=== Assignment ===
Filter the data for "pixel" and copy matching lines.

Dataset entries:
####################

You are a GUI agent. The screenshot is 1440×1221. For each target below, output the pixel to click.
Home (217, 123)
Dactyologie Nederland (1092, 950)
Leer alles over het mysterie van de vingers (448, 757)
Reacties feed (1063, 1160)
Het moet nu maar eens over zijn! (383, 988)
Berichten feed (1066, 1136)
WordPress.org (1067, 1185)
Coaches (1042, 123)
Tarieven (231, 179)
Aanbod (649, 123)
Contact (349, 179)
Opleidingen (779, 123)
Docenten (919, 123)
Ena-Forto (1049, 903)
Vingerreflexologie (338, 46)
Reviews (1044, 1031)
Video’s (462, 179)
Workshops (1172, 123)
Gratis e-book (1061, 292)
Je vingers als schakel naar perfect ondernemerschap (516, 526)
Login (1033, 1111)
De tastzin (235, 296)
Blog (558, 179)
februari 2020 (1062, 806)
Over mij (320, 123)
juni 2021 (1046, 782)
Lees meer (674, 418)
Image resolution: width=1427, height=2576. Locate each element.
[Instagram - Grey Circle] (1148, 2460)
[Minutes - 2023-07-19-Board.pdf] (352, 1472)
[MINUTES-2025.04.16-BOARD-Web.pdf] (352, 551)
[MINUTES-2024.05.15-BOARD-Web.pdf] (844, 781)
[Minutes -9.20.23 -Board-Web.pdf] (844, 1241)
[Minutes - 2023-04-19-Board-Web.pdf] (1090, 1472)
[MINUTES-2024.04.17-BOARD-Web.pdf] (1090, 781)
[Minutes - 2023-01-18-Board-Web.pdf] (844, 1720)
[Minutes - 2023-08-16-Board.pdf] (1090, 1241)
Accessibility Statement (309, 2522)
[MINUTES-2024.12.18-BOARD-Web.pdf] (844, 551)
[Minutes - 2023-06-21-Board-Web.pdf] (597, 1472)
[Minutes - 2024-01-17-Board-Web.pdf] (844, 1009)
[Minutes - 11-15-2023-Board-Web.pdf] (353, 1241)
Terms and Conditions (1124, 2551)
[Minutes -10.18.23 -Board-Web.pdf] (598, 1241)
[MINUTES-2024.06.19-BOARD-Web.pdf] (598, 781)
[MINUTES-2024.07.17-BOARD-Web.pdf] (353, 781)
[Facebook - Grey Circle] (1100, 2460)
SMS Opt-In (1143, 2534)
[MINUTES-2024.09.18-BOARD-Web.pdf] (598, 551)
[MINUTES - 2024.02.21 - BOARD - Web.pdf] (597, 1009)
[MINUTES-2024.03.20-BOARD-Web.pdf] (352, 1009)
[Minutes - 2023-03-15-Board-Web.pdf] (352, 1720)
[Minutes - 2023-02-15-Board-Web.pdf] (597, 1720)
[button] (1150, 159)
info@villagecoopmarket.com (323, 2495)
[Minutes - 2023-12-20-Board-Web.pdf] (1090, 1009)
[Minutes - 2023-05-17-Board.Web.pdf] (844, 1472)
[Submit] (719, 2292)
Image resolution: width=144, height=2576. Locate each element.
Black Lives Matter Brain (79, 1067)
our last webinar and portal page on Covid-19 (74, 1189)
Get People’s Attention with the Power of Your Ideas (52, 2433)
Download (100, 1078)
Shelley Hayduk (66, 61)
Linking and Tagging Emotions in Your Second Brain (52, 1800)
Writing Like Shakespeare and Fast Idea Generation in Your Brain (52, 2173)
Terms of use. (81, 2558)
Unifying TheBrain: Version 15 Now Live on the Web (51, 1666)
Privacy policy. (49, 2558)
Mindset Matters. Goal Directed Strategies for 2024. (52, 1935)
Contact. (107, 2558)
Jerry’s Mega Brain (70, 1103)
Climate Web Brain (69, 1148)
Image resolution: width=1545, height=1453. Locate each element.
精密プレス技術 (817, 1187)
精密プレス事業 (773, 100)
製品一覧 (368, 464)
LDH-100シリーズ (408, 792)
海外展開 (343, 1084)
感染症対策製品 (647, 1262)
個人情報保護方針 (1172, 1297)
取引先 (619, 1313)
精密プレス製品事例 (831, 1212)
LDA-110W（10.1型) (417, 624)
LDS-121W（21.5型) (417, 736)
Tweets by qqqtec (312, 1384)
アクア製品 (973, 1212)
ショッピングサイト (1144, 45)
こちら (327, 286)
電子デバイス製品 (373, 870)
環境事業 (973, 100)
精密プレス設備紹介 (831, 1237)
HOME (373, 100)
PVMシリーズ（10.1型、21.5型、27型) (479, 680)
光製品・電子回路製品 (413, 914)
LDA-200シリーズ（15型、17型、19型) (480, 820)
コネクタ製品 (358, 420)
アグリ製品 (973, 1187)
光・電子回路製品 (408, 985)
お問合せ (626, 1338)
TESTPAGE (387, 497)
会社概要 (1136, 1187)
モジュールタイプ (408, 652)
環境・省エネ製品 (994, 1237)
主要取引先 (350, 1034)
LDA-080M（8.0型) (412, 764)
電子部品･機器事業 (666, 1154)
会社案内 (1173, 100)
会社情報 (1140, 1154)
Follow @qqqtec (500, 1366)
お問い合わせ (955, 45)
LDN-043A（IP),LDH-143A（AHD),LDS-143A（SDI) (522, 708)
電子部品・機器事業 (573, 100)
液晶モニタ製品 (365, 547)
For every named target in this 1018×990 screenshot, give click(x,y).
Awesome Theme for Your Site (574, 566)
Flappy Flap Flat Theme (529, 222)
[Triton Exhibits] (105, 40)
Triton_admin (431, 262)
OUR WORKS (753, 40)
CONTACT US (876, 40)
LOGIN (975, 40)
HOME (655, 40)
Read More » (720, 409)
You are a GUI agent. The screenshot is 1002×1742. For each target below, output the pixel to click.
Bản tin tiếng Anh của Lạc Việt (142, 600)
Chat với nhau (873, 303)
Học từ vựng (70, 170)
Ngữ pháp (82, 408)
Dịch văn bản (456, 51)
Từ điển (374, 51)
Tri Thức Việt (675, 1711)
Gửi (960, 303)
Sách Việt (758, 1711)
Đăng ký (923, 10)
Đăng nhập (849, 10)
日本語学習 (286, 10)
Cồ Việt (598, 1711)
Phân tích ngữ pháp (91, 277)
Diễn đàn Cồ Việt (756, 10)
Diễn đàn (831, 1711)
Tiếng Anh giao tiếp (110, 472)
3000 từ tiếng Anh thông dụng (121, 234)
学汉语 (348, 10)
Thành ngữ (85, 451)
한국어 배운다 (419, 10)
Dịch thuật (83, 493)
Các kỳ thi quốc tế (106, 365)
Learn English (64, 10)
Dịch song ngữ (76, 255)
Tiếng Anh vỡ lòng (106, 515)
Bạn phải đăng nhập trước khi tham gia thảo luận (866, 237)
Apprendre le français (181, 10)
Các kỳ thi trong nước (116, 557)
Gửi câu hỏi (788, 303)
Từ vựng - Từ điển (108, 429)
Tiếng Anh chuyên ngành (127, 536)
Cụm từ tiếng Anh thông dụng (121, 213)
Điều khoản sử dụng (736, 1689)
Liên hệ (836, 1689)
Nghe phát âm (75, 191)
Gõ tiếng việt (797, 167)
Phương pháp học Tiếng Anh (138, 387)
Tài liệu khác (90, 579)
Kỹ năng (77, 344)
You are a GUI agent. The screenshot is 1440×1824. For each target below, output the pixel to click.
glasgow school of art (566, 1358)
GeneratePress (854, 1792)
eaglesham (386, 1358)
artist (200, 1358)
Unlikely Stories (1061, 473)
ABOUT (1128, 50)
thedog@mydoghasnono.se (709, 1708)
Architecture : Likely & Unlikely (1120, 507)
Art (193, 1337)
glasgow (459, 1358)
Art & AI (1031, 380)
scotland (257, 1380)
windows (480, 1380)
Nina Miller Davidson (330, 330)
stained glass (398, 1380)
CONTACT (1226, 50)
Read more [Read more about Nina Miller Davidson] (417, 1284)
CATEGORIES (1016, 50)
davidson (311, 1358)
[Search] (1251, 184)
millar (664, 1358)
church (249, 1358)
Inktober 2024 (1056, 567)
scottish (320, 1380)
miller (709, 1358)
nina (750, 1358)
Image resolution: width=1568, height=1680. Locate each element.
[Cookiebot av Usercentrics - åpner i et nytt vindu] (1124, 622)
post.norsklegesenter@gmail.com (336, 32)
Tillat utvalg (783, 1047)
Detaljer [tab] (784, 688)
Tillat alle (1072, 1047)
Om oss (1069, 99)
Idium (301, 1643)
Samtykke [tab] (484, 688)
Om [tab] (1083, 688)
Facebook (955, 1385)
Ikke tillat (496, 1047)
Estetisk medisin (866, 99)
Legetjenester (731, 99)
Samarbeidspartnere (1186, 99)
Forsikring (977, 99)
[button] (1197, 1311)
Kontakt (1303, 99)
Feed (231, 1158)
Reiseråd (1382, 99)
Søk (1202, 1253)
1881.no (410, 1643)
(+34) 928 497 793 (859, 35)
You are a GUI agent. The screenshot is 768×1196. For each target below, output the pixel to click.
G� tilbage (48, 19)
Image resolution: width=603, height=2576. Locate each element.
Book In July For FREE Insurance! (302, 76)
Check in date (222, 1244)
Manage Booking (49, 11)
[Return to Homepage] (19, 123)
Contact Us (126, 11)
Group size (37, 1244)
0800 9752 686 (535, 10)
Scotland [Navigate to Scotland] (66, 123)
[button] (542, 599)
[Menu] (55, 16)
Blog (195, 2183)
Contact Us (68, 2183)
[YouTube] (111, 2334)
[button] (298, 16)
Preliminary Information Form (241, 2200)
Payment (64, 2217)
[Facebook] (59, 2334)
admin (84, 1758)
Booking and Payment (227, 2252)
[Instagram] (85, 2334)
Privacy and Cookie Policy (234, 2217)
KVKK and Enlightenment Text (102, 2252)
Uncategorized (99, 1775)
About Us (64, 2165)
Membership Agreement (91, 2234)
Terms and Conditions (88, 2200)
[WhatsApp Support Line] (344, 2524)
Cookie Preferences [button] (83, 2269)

####################

=== Your solution ===
You are a GUI agent. The screenshot is 1440×1221. For each target below, output the pixel to click.
You are a GUI agent. The screenshot is 1002×1742. For each target below, output the pixel to click.
You are a GUI agent. The screenshot is 1440×1824. For each target below, output the pixel to click.
You are a GUI agent. The screenshot is 768×1196. For each target below, output the pixel to click.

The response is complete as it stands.